Alongside Longshot: Homecoming, changes have been made to Madden Ultimate Team such as the introduction of 3v3 online matchups as well as “Solo Battles.” Solo Battles focus on daily rewards for completing challenges and ranks you on a leaderboard against other players. This year, I invested a lot more time into Ultimate Team and found it to be very addictive. Collecting players and trying to improve my team to complete challenges gives a clear-cut play/reward system which feels like the proverbial hamster wheel. The chase of always wanting better cards like in other collectable card games is still an alluring and cyclically self-destructive pattern to become caught up in if you’re likely to spend money on virtual currency. Taking into account the existing foundation they’ve perfected and these new additions, however, Marvel Ultimate Team offers a level of enjoyment that is parallel to Longshot but provides an entirely different experience. Coupled with the always fundamental Exhibition/Franchise modes and more, Madden continues to become a well-rounded experience for all different types of fans and game mode enthusiasts.

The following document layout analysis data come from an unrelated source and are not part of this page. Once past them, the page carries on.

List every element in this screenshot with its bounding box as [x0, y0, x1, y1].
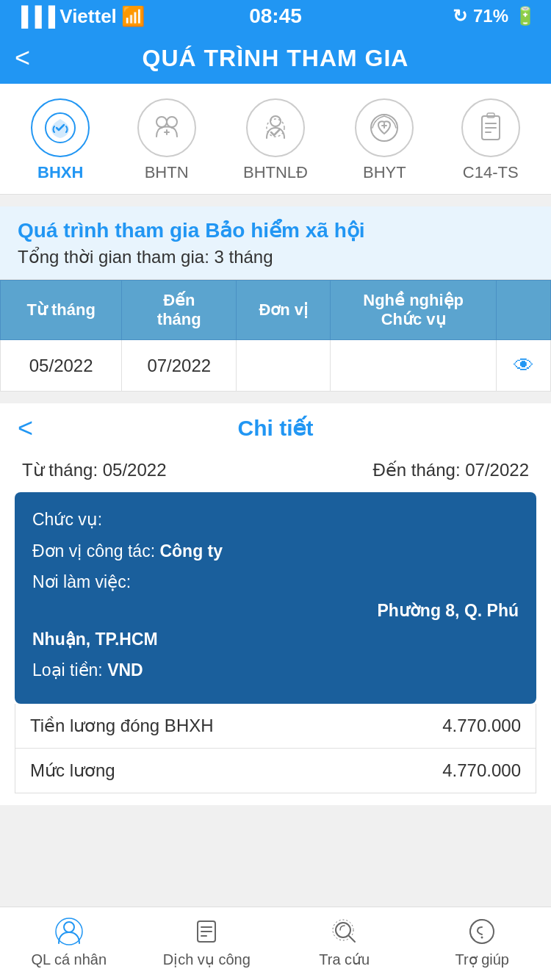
carrier-label: Viettel [60, 5, 117, 28]
tro-giup-label: Trợ giúp [455, 951, 509, 968]
location-bottom-row: Nhuận, TP.HCM [32, 627, 519, 652]
col-action [497, 281, 551, 340]
salary-value-2: 4.770.000 [442, 760, 521, 781]
bhxh-icon-circle [31, 98, 90, 157]
loai-tien-value: VND [107, 660, 143, 680]
cell-view[interactable]: 👁 [497, 340, 551, 392]
battery-icon: 🔋 [514, 6, 536, 26]
signal-icon: ▐▐▐ [15, 5, 55, 28]
chuc-vu-label: Chức vụ: [32, 510, 102, 529]
bhxh-label: BHXH [37, 163, 83, 182]
section-card: Quá trình tham gia Bảo hiểm xã hội Tổng … [0, 206, 551, 392]
bhyt-icon-circle [355, 98, 414, 157]
svg-point-11 [336, 923, 350, 937]
noi-lam-viec-row: Nơi làm việc: [32, 569, 519, 595]
section-header: Quá trình tham gia Bảo hiểm xã hội Tổng … [0, 206, 551, 280]
ql-ca-nhan-label: QL cá nhân [31, 951, 107, 968]
location-row: Phường 8, Q. Phú [32, 601, 519, 621]
cell-to-month: 07/2022 [122, 340, 237, 392]
nav-ql-ca-nhan[interactable]: QL cá nhân [0, 916, 138, 968]
col-to: Đếntháng [122, 281, 237, 340]
bhtnld-icon [259, 112, 292, 144]
svg-point-1 [156, 117, 167, 127]
c14ts-label: C14-TS [463, 163, 519, 182]
don-vi-row: Đơn vị công tác: Công ty [32, 538, 519, 564]
cell-occupation [331, 340, 497, 392]
detail-section: < Chi tiết Từ tháng: 05/2022 Đến tháng: … [0, 403, 551, 805]
bottom-nav: QL cá nhân Dịch vụ công Tra cứu [0, 907, 551, 980]
col-occupation: Nghề nghiệpChức vụ [331, 281, 497, 340]
noi-lam-viec-label: Nơi làm việc: [32, 572, 131, 591]
bhtn-icon-circle [137, 98, 196, 157]
salary-value-1: 4.770.000 [442, 716, 521, 736]
detail-dates: Từ tháng: 05/2022 Đến tháng: 07/2022 [0, 453, 551, 492]
category-c14ts[interactable]: C14-TS [461, 98, 520, 182]
salary-table: Tiền lương đóng BHXH 4.770.000 Mức lương… [15, 704, 536, 793]
bhyt-label: BHYT [363, 163, 406, 182]
participation-table: Từ tháng Đếntháng Đơn vị Nghề nghiệpChức… [0, 280, 551, 392]
detail-from-label: Từ tháng: 05/2022 [22, 460, 166, 480]
detail-title: Chi tiết [238, 415, 314, 441]
svg-point-2 [167, 117, 177, 127]
location-right: Phường 8, Q. Phú [377, 601, 519, 621]
detail-back-button[interactable]: < [18, 413, 33, 444]
salary-row-2: Mức lương 4.770.000 [15, 749, 536, 793]
sync-icon: ↻ [453, 6, 467, 26]
cell-from-month: 05/2022 [1, 340, 122, 392]
category-bhxh[interactable]: BHXH [31, 98, 90, 182]
detail-header: < Chi tiết [0, 403, 551, 453]
view-detail-icon[interactable]: 👁 [514, 354, 534, 377]
detail-to-label: Đến tháng: 07/2022 [373, 460, 530, 480]
c14ts-icon-circle [461, 98, 520, 157]
bhtnld-label: BHTNLĐ [243, 163, 308, 182]
don-vi-value: Công ty [159, 541, 223, 561]
bhyt-icon [368, 112, 400, 144]
category-bhtn[interactable]: BHTN [137, 98, 196, 182]
ql-ca-nhan-icon [53, 916, 85, 947]
tro-giup-icon [466, 916, 498, 946]
tra-cuu-label: Tra cứu [319, 951, 370, 968]
location-bottom-label: Nhuận, TP.HCM [32, 630, 158, 649]
nav-tra-cuu[interactable]: Tra cứu [276, 916, 414, 968]
c14ts-icon [475, 112, 507, 144]
status-left: ▐▐▐ Viettel 📶 [15, 5, 145, 28]
loai-tien-label: Loại tiền: [32, 660, 103, 680]
wifi-icon: 📶 [121, 5, 145, 28]
don-vi-label: Đơn vị công tác: [32, 541, 155, 561]
battery-label: 71% [473, 6, 508, 26]
salary-row-1: Tiền lương đóng BHXH 4.770.000 [15, 704, 536, 749]
salary-label-1: Tiền lương đóng BHXH [30, 716, 214, 736]
page-title: QUÁ TRÌNH THAM GIA [143, 45, 409, 72]
time-label: 08:45 [249, 4, 302, 28]
category-tabs: BHXH BHTN BHTNLĐ [0, 84, 551, 195]
tra-cuu-icon [328, 916, 361, 946]
bhxh-icon [44, 112, 76, 144]
bhtn-label: BHTN [145, 163, 189, 182]
nav-tro-giup[interactable]: Trợ giúp [414, 916, 552, 968]
svg-point-3 [270, 116, 281, 126]
col-unit: Đơn vị [237, 281, 331, 340]
chuc-vu-row: Chức vụ: [32, 507, 519, 533]
table-row: 05/2022 07/2022 👁 [1, 340, 551, 392]
col-from: Từ tháng [1, 281, 122, 340]
dich-vu-cong-icon [190, 916, 223, 946]
status-bar: ▐▐▐ Viettel 📶 08:45 ↻ 71% 🔋 [0, 0, 551, 32]
status-right: ↻ 71% 🔋 [453, 6, 536, 26]
cell-unit [237, 340, 331, 392]
main-content: Quá trình tham gia Bảo hiểm xã hội Tổng … [0, 206, 551, 886]
header: < QUÁ TRÌNH THAM GIA [0, 32, 551, 84]
section-title: Quá trình tham gia Bảo hiểm xã hội [18, 218, 533, 242]
bhtnld-icon-circle [246, 98, 305, 157]
svg-point-14 [481, 936, 483, 938]
bhtn-icon [151, 112, 183, 144]
nav-dich-vu-cong[interactable]: Dịch vụ công [138, 916, 276, 968]
salary-label-2: Mức lương [30, 760, 115, 781]
category-bhtnld[interactable]: BHTNLĐ [243, 98, 308, 182]
loai-tien-row: Loại tiền: VND [32, 657, 519, 683]
back-button[interactable]: < [15, 43, 30, 73]
dich-vu-cong-label: Dịch vụ công [163, 951, 251, 968]
category-bhyt[interactable]: BHYT [355, 98, 414, 182]
info-card: Chức vụ: Đơn vị công tác: Công ty Nơi là… [15, 492, 536, 704]
svg-point-8 [64, 922, 74, 932]
section-subtitle: Tổng thời gian tham gia: 3 tháng [18, 247, 533, 267]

While a majority of the talent from Longshot Season 1 were back for Homecoming, Mahershala Ali was absent while newcomers included Adam Sandler BFF/collaborator Rob Schneider (Hot Chick, Deuce Bigalow), young star Joey King (Slender Man, Independence Day: Resurgence) and TV star Ron Cephas Jones (Luke Cage, Mr Robot). The stand-out in my eyes, however, was the performance of Barry Corbin in his return as Mathis Bullfrogs coach Hank Jamison, who delivered a level of gravitas this year which highlighted the messages that Longshot: Homecoming is imparting. Once again, the soundtrack also comes littered with current famous musicians such as Post Malone, Cardi B, Nicki Minaj and Pusha T amongst others which add that extra level of adrenaline that you’d experience watching a game on TV or live in person. Rounding out a stellar cast and well-curated soundtrack is the incredible run on the Frostbite graphics engine, which makes Madden NFL 19 pop in a current generation of visually striking games.

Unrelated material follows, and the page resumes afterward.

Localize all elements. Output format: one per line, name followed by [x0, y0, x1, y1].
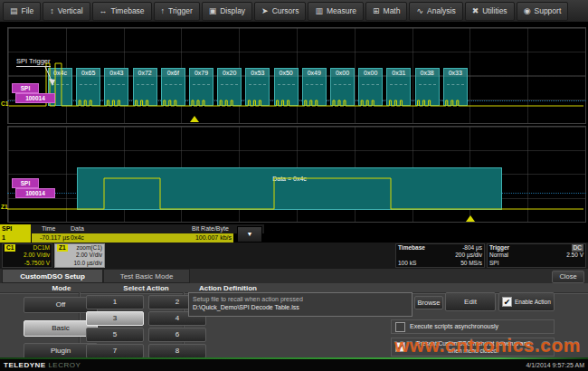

Hot damn, I’m even more impressed this year than I was the last. EA took the blueprint for what made Madden 18 great and continued to add building blocks to the formula which were necessary to get it to the next level. With a seeming downswing for NBA games in a time of virtual currencies, Madden manages to offer an experience mostly apart from that which is highly enjoyable and detailed in scope. Will a new favourite sports series be taking up the mantle of king in the Shaw household? Only time will tell! But one thing’s for sure; the gap just closed one hell of a lot.